= MATERIAL TO PROCESS =
● ● ●

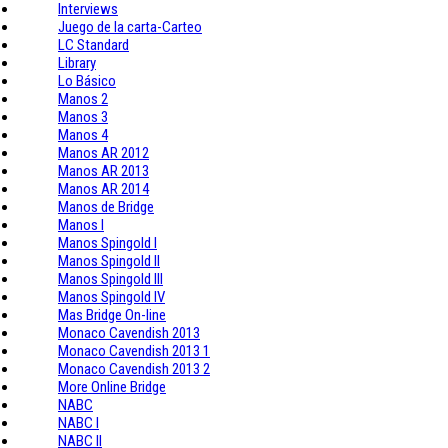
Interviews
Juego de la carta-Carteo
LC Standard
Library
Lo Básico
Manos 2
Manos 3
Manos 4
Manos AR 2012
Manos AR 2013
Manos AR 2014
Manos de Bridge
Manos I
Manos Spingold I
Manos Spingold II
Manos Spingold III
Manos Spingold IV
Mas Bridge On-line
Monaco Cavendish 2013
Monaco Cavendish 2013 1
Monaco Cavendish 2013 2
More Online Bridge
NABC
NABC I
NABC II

● ● ●

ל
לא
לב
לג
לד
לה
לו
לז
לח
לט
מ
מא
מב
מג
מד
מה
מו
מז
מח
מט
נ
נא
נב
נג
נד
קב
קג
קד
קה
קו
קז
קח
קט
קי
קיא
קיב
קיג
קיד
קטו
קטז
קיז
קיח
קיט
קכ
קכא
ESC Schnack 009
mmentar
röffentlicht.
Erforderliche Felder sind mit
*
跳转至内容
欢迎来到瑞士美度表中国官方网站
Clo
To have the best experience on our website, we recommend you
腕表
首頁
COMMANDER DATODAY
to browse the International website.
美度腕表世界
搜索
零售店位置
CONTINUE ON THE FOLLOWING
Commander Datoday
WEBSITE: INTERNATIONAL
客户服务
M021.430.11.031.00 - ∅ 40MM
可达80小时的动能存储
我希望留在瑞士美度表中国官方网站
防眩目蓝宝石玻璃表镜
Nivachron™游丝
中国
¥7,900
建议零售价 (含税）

● ● ●

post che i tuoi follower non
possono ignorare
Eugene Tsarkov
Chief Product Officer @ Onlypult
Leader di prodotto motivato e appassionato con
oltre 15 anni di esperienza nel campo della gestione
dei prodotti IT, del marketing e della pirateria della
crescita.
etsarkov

● ● ●

= YOUR INSTRUCTIONS =
Find how many lines in the listing hold "Monaco", and reply with that number only.

= TASK ANSWER =
3